Pac-Man's Ghost Behavior Algorithms 194
An anonymous reader writes "This article has a very interesting description of the algorithms behind the ghosts in Pac-Man. I had no idea about most of this information, but that's probably because it's difficult to study the ghosts when I die every 30 seconds. Quoting: 'The ghosts are always in one of three possible modes: Chase, Scatter, or Frightened. The "normal" mode with the ghosts pursuing Pac-Man is Chase, and this is the one that they spend most of their time in. While in Chase mode, all of the ghosts use Pac-Man's position as a factor in selecting their target tile, though it is more significant to some ghosts than others. In Scatter mode, each ghost has a fixed target tile, each of which is located just outside a different corner of the maze. This causes the four ghosts to disperse to the corners whenever they are in this mode. Frightened mode is unique because the ghosts do not have a specific target tile while in this mode. Instead, they pseudorandomly decide which turns to make at every intersection.'"
Programming lesson (Score:5, Insightful)
Take note CS professors: writing a Pac Man ghost algorithm would be an awesome exercise.
Re:Always fascinating. (Score:5, Insightful)
A 30-year-old game featured AI more sophisticated than what you'll find in most games today.
I'm not sure "deciding whether to turn right or left at the fork in a 2D maze" can really compare to the ridiculously complex AI behavior in many games today. Team combat, terrain navigation, etc. Advance-to-cover squad-based tactical combat is hardly If PAC_MAN_INVINCIBLE == FALSE; Chase().
Re:Always fascinating. (Score:5, Insightful)
A 30-year-old game featured AI more sophisticated than what you'll find in most games today.

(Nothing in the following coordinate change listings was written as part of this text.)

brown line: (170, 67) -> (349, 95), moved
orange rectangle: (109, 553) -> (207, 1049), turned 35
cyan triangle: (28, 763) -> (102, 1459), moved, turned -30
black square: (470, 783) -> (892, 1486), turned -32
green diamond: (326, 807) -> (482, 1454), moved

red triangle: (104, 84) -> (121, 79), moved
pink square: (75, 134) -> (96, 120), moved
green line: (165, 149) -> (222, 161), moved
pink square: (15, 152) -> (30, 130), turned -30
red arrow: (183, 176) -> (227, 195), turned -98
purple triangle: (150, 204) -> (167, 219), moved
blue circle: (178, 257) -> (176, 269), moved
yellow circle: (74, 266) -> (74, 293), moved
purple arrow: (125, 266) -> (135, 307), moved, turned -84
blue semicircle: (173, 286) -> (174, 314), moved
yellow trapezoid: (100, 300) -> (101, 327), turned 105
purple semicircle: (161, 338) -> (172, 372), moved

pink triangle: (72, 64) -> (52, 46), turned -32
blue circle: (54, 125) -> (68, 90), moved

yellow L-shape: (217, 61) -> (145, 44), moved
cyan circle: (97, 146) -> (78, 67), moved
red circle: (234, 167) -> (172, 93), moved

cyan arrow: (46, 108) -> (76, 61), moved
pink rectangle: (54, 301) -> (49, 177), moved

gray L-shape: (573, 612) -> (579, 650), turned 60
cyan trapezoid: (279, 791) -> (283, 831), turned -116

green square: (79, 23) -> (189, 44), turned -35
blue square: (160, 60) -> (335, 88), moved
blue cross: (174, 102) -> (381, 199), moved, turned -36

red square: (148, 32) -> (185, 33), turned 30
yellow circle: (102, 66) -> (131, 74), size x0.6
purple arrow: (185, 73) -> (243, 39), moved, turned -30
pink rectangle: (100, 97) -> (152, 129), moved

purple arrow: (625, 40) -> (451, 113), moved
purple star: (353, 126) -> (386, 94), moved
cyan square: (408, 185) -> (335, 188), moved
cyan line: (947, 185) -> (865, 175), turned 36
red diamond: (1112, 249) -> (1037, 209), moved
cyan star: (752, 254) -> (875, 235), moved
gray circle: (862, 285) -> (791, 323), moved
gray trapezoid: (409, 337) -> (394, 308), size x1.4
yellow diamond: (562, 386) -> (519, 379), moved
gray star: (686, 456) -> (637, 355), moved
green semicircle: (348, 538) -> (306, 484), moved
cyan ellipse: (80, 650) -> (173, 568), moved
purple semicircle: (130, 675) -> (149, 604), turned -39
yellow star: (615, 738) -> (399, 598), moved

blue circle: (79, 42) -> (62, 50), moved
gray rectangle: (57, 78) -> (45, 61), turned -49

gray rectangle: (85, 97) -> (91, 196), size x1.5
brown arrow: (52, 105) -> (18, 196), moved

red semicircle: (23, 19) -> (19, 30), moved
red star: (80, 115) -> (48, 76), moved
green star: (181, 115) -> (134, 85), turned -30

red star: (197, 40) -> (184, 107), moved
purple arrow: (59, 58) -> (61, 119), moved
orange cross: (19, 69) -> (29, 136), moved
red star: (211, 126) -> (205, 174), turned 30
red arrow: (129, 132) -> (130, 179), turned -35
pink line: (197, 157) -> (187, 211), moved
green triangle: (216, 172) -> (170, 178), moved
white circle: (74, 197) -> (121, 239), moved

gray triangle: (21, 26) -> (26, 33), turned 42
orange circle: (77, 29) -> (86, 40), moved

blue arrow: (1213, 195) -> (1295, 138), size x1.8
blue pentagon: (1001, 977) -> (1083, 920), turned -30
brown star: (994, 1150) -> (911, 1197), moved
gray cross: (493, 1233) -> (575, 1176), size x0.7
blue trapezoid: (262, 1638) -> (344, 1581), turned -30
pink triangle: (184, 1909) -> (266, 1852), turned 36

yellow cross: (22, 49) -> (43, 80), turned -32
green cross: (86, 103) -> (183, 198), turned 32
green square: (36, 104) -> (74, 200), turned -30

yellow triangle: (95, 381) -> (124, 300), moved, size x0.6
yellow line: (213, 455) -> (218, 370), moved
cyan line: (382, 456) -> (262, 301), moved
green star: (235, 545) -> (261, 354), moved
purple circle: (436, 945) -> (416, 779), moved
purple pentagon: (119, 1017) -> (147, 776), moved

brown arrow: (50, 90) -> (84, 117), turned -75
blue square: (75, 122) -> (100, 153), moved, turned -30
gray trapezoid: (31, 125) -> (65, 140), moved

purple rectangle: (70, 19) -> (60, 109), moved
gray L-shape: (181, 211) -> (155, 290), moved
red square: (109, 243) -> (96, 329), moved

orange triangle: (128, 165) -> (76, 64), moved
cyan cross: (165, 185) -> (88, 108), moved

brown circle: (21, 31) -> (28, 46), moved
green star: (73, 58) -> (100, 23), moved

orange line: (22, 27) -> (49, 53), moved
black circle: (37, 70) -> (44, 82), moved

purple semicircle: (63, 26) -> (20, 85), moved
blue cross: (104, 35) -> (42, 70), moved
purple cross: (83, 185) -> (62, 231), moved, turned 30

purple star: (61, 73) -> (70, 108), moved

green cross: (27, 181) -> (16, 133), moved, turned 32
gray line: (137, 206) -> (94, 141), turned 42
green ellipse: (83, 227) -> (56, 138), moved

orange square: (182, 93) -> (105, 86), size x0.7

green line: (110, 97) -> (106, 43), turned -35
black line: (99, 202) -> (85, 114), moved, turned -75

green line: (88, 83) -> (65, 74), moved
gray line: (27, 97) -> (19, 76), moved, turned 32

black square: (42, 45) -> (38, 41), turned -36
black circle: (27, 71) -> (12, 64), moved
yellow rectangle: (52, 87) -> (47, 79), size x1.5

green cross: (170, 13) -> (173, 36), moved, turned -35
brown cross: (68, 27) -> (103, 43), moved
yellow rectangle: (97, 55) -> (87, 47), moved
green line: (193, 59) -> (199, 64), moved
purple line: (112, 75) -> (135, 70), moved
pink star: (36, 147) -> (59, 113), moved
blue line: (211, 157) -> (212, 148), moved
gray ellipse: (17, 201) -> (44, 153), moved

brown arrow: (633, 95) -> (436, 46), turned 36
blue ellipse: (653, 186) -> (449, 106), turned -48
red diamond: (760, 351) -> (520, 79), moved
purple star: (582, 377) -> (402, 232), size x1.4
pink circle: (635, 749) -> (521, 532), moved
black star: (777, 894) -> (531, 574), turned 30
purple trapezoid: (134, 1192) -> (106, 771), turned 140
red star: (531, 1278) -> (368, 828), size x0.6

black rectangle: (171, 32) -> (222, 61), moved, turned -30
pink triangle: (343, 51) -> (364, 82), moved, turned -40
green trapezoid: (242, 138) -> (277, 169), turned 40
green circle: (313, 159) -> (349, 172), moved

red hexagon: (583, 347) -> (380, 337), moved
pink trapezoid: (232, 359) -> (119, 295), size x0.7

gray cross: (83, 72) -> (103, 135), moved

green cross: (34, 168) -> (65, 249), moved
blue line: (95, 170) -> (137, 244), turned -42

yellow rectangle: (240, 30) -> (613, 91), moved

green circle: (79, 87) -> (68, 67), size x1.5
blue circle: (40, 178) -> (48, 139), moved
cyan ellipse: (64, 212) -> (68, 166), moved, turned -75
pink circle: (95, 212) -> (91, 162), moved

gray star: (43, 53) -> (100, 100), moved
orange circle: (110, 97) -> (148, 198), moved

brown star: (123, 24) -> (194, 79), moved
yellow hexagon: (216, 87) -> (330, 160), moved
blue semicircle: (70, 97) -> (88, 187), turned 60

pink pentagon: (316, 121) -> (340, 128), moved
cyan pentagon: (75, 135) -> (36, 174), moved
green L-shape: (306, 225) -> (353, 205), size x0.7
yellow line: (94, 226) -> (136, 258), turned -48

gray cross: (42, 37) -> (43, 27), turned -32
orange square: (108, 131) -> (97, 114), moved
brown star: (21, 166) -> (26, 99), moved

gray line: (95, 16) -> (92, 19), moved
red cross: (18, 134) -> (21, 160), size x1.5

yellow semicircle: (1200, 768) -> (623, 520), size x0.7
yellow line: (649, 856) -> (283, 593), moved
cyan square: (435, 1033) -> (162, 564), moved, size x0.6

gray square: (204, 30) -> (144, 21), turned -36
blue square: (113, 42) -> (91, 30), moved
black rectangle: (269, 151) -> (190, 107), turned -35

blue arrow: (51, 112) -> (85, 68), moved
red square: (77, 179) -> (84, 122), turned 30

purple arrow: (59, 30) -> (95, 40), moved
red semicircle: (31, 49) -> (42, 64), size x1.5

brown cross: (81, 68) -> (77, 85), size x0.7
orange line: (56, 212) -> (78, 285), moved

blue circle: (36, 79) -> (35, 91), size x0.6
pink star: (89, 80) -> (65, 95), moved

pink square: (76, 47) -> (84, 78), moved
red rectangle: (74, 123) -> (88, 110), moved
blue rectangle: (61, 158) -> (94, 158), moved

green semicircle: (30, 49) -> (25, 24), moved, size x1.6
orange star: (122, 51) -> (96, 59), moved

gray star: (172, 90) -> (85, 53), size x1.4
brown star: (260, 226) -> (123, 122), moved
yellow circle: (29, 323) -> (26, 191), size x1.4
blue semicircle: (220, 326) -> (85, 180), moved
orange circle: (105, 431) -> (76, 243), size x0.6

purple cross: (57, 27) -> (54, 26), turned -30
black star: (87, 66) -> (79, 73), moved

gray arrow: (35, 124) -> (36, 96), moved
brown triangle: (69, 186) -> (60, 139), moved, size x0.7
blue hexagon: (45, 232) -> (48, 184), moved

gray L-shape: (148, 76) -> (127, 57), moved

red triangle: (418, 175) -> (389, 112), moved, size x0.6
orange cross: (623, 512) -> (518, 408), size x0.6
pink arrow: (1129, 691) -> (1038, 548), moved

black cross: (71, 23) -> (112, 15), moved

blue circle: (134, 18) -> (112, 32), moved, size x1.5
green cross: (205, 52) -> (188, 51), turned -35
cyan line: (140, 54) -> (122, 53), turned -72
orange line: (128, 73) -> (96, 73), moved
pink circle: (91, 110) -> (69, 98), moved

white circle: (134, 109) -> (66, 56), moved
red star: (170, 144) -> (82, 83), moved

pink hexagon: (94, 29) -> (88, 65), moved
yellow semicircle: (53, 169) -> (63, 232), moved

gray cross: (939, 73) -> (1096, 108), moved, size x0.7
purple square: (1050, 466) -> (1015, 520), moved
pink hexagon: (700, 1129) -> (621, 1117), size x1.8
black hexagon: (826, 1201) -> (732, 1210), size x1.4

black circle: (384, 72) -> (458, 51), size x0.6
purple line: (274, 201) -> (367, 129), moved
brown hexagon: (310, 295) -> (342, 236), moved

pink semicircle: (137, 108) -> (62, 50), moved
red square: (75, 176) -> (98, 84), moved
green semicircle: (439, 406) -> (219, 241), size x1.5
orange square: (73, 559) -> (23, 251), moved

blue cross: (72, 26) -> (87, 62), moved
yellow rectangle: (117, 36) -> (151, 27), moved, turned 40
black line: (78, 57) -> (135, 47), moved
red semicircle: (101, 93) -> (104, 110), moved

In defense of games today, things where a whole lot easier when you were on a strictly 2D, non-altering, fully 100% visible plane, and where an AI that knows your exact position regardless of things like noise and line of sight wasn't considered unfair, and where the only abilities an AI had to worry about were "Move My XY coordinates to = Player XY Coordinates" -
Well I think you're getting the picture...
Re:Always fascinating. (Score:5, Insightful)
More sophisticated?
They are constrainted by the paths and when they have to make a choice they pick the one that gives the shortest straight line distance to their destination.
In other words they are retarded, which is good because there are four of them and they'd box the player in in about 10 seconds if they weren't.
Re:Always fascinating. (Score:4, Insightful)
>Well, the behavior is complex in today's games, but the algorithms are not.
Study up on the path-finding, grouping, and line-of-sight algorithms in "today's games", before you lodge this kind of insult at their developers please.
Re:Programming lesson (Score:1, Insightful)
Listen, if you are arguing it is equal because women can hurt your feelings, shut up, you are a loser.
Don't like it, move out. Not quite the same as a guy beating the crap out of a woman and threatening her on what will happen if she tries to leave.
Re:Always fascinating. (Score:5, Insightful)
In other words they are retarded, which is good because there are four of them and they'd box the player in in about 10 seconds if they weren't.
Yes. There's this persistent myth that smart game AI is hard to build. It's not. A really smart, impossible-to-beat game AI is easy to build (for most types of games). What's hard to build is a sort-of-smart-but-often-fallible AI that's just competent enough that it makes you feel like you're accomplishing something worthwhile when you finally beat it. For extra bonus hardness points you can try building an AI that makes the same kind of sub-optimal choices that a human would make so that it feels "alive". That's hard to do.
Game AIs have all kinds of advantages that make it easy (again, for most types of games) to build them to be unbeatable. They have always have instant reaction time, they can consider a large number of disparate data streams simultaneously, they always have perfect knowledge of their environment, they can have vast libraries of pre-computed decision trees, and their accuracy in moving, aiming, etc is limited only by the precision of floating-point data types. (An aside: the reason why real-world robotics is so hard is largely because real-world robots have really terrible knowledge of their environment, unlike game AIs.) The trick to writing a top-quality game AI is to figure out how to degrade and handicap all of those advantages in ways that leave them beatable while not leaving them looking stupid.
Re:Programming lesson (Score:3, Insightful)
If someone says "stop being an asshole" and your conclusion is "but then I will have nothing to say", what the hell is wrong with you?
I am continually amazed with what people defend this behavior with. You don't need to be devoid of humor or steeped in forced neutrality, you don't need to stop speaking your mind or fear that you can't have an open and honest discussion. You just need to stop being a dick. (Which would probably help any arguments you're trying to make in any case.)
("You" doesn't refer to parent or grandparent; it's just a placeholder. "One" doesn't sound good.)